La ministre de l'Economie Christine Lagarde, invitée sur LCI le 4 juillet 2008 © TF1/LCI| Christine Lagarde : "Nous avons la Commission avec nous" |
Il s'agissait d'une promesse phare de la campagne du candidat Sarkozy. La baisse de la TVA sur la restauration, actuellement de 19,6%, pourrait devenir une réalité "en 2011". Le gouvernement a bon espoir.
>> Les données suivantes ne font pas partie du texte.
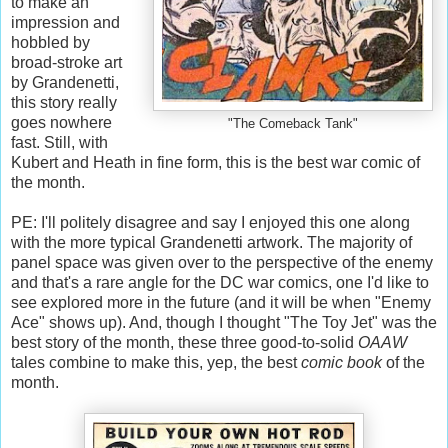
to make an
impression and
hobbled by
broad-stroke art
by Grandenetti,
this story really
goes nowhere
"The Comeback Tank"
fast. Still, with
Kubert and Heath in fine form, this is the best war comic of
the month.
PE: I'll politely disagree and say I enjoyed this one along
with the more typical Grandenetti artwork. The majority of
panel space was given over to the perspective of the enemy
and that's a rare angle for the DC war comics, one I'd like to
see explored more in the future (and it will be when "Enemy
Ace" shows up). And, though I thought "The Toy Jet" was the
best story of the month, these three good-to-solid
OAAW
tales combine to make this, yep, the best
comic book
of the
month.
Invitée sur LCI, la ministre de l'Economie a annoncé que la Commission européenne y était désormais favorable, sans toutefois avancer le taux futur.
Bruxelles "va présenter dès lundi, le 7 juillet, sa proposition de directive sur la TVA et, en particulier, sur la TVA à taux réduit ", a indiqué la ministre. "Cette proposition de directive prévoit que les services de restauration pourraient bénéificier du taux réduit de TVA", a-t-elle annoncé.
"A échéance 2011"
"C'est une mesure pour laquelle on s'est battu et qui nous satisferait grandement si elle était adoptée - on n'en est pas encore là", a néanmoins nuancé Christine Lagarde qui a rappelé que la directive doit encore être adoptée par le Conseil. "On y est pas, il va encore falloir sous présidence française (...) convaincre nos partenaires - et en particulier nos amis allemands - de ce que c'est un bon principe que d'avoir un taux réduit de TVA sur certains secteurs et sur la restauration en particulier."
"Si on arrive à les convaincre - et maintenant on a la Commission avec nous - alors à échéance 2011, nous pourrions avoir un taux réduit sur la restauration", a expliqué la ministre de l'Economie. "Je pense que les 11 qui ont déjà un taux réduit vont être avec nous ; qu'un certain nombre des autres ont déjà déclaré qu'ils étaient favorables, alors c'est difficile de vous donner un pourcentage [de réussite]", a expliqué Christine Lagarde. "Ce dont je peux vous assurer c'est qu'on va mettre nos forces dans la bataille pour convaincre nos amis allemands et peut-être nos amis danois que [cela] ne va pas nuire à l'activté, ne va pas produire d'activité anticoncurentelle et est une bonne utilisation de la fiscalité indirecte."
Maintien des dérogations
"Je suis réjouie pour deux raisons : d'abord parce que c'est un combat qu'on mène depuis longtemps et puis parce que ça permettra de restaurer un peu d'égalité, parce qu'aujourd'hui il y a onze pays de l'UE qui pratiquent le taux réduit sur la restauration et nous, nous ne pouvions pas." "En matière de restauration, ça aura clairement un effet sur les prix si tout le monde joue le jeu", espère Christine Lagarde qui a insisté sur le fait que la perte de rentrées pour l'Etat ne mettrait pas en péril l'équilibre financier français.
La ministre a également appris que la Commission européenne avait prévu dans sa directive que "les services qui étaient jusqu'à présent à taux réduit, c'est-à-dire les services à forte intensité de main d'oeuvre - et on pense notamment aux travaux de réparation et d'entretien - pourraient bénéficier de la prolongation au-delà de 2010 de ce taux réduit."